The Russian economy will also contract between 8% and 10% this year due to Western sanctions imposed on Russia for its military campaign in Ukraine, which represents the worst drop in Russian GDP since 1994, when it contracted by 12.7%.
“The external environment of the Russian economy remains challenging and significantly limits economic activity,” said the Russian monetary entity after an ordinary meeting of the board of directors, which it published for the first time since the start of the armed conflict on February 24. macroeconomic forecasts.
The institution led by Elvira Nabiúlina maintains that in 2023, the Russian economy will grow again “gradually in the midst of a structural transformation.”
Thus, the Central Bank of Russia (BCR) believes that in the fourth quarter of 2023, GDP will increase by 4.0-5.5% compared to the same period in 2022. However, for the year as a whole the Russian economy will not grow or will remain in negative territory.
The monetary regulator fixes the Russian GDP for the next year in a range of -3.0% and 0%, due to the base effect of the first quarter of 2022. In 2024, the GDP will increase between 2.5% and 3 .5% predicts the BCR.

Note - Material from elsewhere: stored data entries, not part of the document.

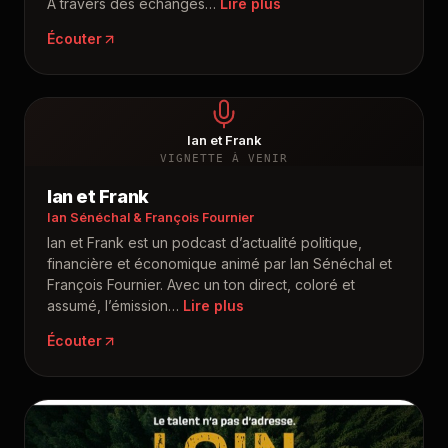
À travers des échanges
…
Écouter
Ian et Frank
VIGNETTE À VENIR
Ian et Frank
Ian Sénéchal & François Fournier
Ian et Frank est un podcast d’actualité politique,
financière et économique animé par Ian Sénéchal et
François Fournier. Avec un ton direct, coloré et
assumé, l’émission
…
Écouter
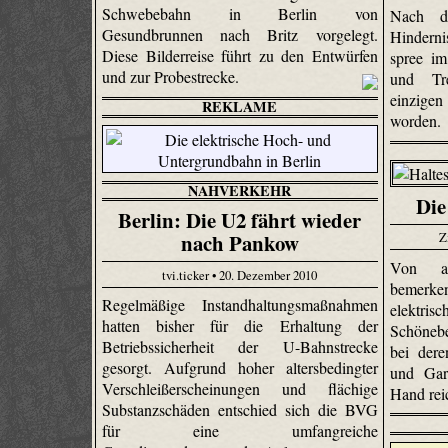
Schwebebahn in Berlin von
Nach dr
Gesundbrunnen nach Britz vorgelegt.
Hindernis
Diese Bilderreise führt zu den Entwürfen
spree im
und zur Probestrecke.
und Tr
einzige
REKLAME
worden.
NAHVERKEHR
Die
Berlin: Die U2 fährt wieder
nach Pankow
Z
Von al
tvi.ticker • 20. Dezember 2010
bemerke
Regelmäßige Instandhaltungsmaßnahmen
elektri
hatten bisher für die Erhaltung der
Schönebe
Betriebssicherheit der U-Bahnstrecke
bei dere
gesorgt. Aufgrund hoher altersbedingter
und Gart
Verschleißerscheinungen und flächige
Hand rei
Substanzschäden entschied sich die BVG
für eine umfangreiche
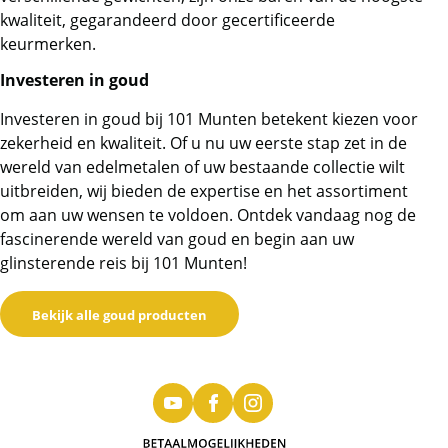
kwaliteit, gegarandeerd door gecertificeerde
keurmerken.
Investeren in goud
Investeren in goud bij 101 Munten betekent kiezen voor
zekerheid en kwaliteit. Of u nu uw eerste stap zet in de
wereld van edelmetalen of uw bestaande collectie wilt
uitbreiden, wij bieden de expertise en het assortiment
om aan uw wensen te voldoen. Ontdek vandaag nog de
fascinerende wereld van goud en begin aan uw
glinsterende reis bij 101 Munten!
Bekijk alle goud producten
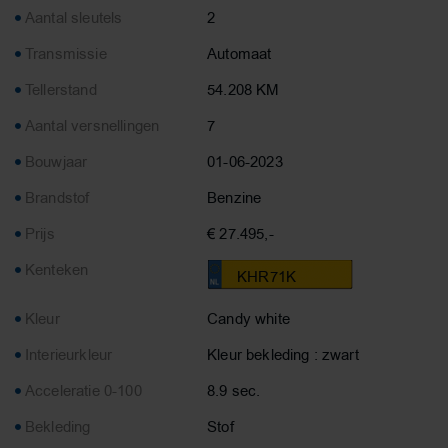
Aantal sleutels
2
Transmissie
Automaat
Tellerstand
54.208 KM
Aantal versnellingen
7
Bouwjaar
01-06-2023
Brandstof
Benzine
Prijs
€ 27.495,-
Kenteken
KHR71K
Kleur
Candy white
Interieurkleur
Kleur bekleding : zwart
Acceleratie 0-100
8.9 sec.
Bekleding
Stof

The board of directors of the Bank of Russia has also lowered the interest rate by 300 basis pointsup to 14% on the grounds that “price and financial stability risks are no longer increasing”.
Recent weekly data indicates a slowdown in current price growth rates due to a strengthening ruble and cooling consumer activity.
Their future decisions will depend on factors such as the efficiency of import substitution processes and the scale and speed at which imports of finished products, raw materials and components will be recovered.
“The Bank of Russia’s monetary policy will take into account the need for a structural transformation of the economy and will guarantee the return of inflation to the target in 2024,” he points out, a target of 4% that is far away at the moment.
The entity calculates that annual inflation will be between 18% and 23% this year, before falling to 5% or 7% next year and returning to the 4% target the following.